Location: Dhaka, Bangladesh

Drik is partnered with the Prince Claus Fund and Arthub.
Arthub in the year 2009-2010 will try to bring this partnership to the next level of co-operation. In doing so, supporting Chobi Mela V is a consequential decision.

Arthub invites Monica Dematte’ (curator) and Li Lang (photographer) to Dhaka for a series of talks, presentations and research. This project is also connected to mapping the new silk roads, which has been the focus of the research based projects of Arthub for the last year and it is the core of the organizations activities in 2009.

First Impression, a diary
by Monica Dematte’, February 2009

This is my first time to Bangladesh. I came for the Chobi Mela International Photo festival, and also because I wanted to have an idea of what was going on here in the contemporary visual art scene. I came without knowing anything of the history of the country, beside the tragic facts of the partition from India in 1947 and the independence war in 1971, when the country became Bangladesh and was no longer East Pakistan. A history of destruction, violence, struggle. The only thing I knew before coming was that Dhaka, the capital, was a very polluted and noisy city, with terrible traffic jams and poverty.

Coming from Kolkata, India, and having spent nearly one month in that country previously, Dhaka, instead, seems quite clean to me. It is true that there is dust everywhere, as it has not been raining for months, but the situation is not as bad as I thought.

This said, let’s switch straight to the contemporary art situation.

I had met Lipi and Mahbubur back in 2003, during a workshop in Lijiang, Yunnan, but they were in Nepal when I arrived to Dhaka. Through the names and contacts they gave me, and other local friends’ help, I managed to start my visits.

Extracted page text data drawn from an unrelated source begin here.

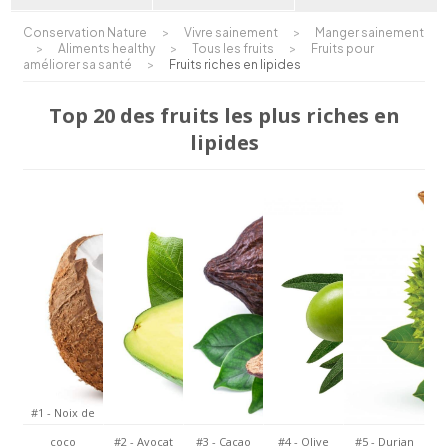
Conservation Nature
>
Vivre sainement
>
Manger sainement
>
Aliments healthy
>
Tous les fruits
>
Fruits pour
améliorer sa santé
>
Fruits riches en lipides
Top 20 des fruits les plus riches en
lipides
#1 - Noix de
coco
#2 - Avocat
#3 - Cacao
#4 - Olive
#5 - Durian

The first artist I got to meet is Ronni Ahmmed, born in 1971, graduated from the local Institute of Fine Arts (on Kazi Nazrul Islam Avenue, next to the National Museum), where most of the artists have studied. He lives in the northern part of the city, a rather new district called Uttara, which has been planned in a very regular, geometric way. He shows me his surrealistic paintings, his sculptures, even his sandals, made of recycled car tires. He is a 360 degrees creative person. He gives me an idea of the historical development of contemporary art in Bangladesh, starting from the pioneers: Zainul Abedin, the founder of the art institute and the most respected artist, S. M. Sultan and Hamrul Hasan, who mixed the folk art and the modernist trend.

He shows me a book titled ARTS and Crafts, a Cultural Survey on Bangladesh series. It is a quite exhaustive source regarding the art situation here up to 2007.

And an issue of Jamini, an International Art Quarterly published here. Then he mentions the fact that a friend of his, a collector and art mecenate, is going to support the creation of a new magazine which wants to achieve a true international standard. Ronni takes me to his friend’s Anis Moquit office. Anis is a managing director of a garment firm which realizes here clothes for some of the most famous brands, such as Armani and Calvin Klein.

Anis is an intelligent and warm man who has a good collection of artworks scattered around in the 6 floors building where he operates. Everything here is the result of a careful eye. He invites me to be a contributor of the new coming magazine, and I agree because I have the feeling that these people here are really driven by enthusiasm and a good understanding of art.

Ronni has now become my guide. He then takes me to the Bengal Foundation, an important institution here. The building lies on the way from Uttara towards town, surrounded by trees and in front of a small pound (New Airport Road, Civil Aviation, Plot 2). The general director, Luva Nahid Choudhuri, is a lovely lady who has been working here since its founding. The Bengal Foundation’s founder has collected about 3500 artworks, and many are showcased here. I have to say that the standard is high. They are now attempting to get some money from the government in order to build a museum and be able to show the works to the public. But I suspect Luva won’t part easily with the great painting which is hanging in her office, by S. M. Sultan.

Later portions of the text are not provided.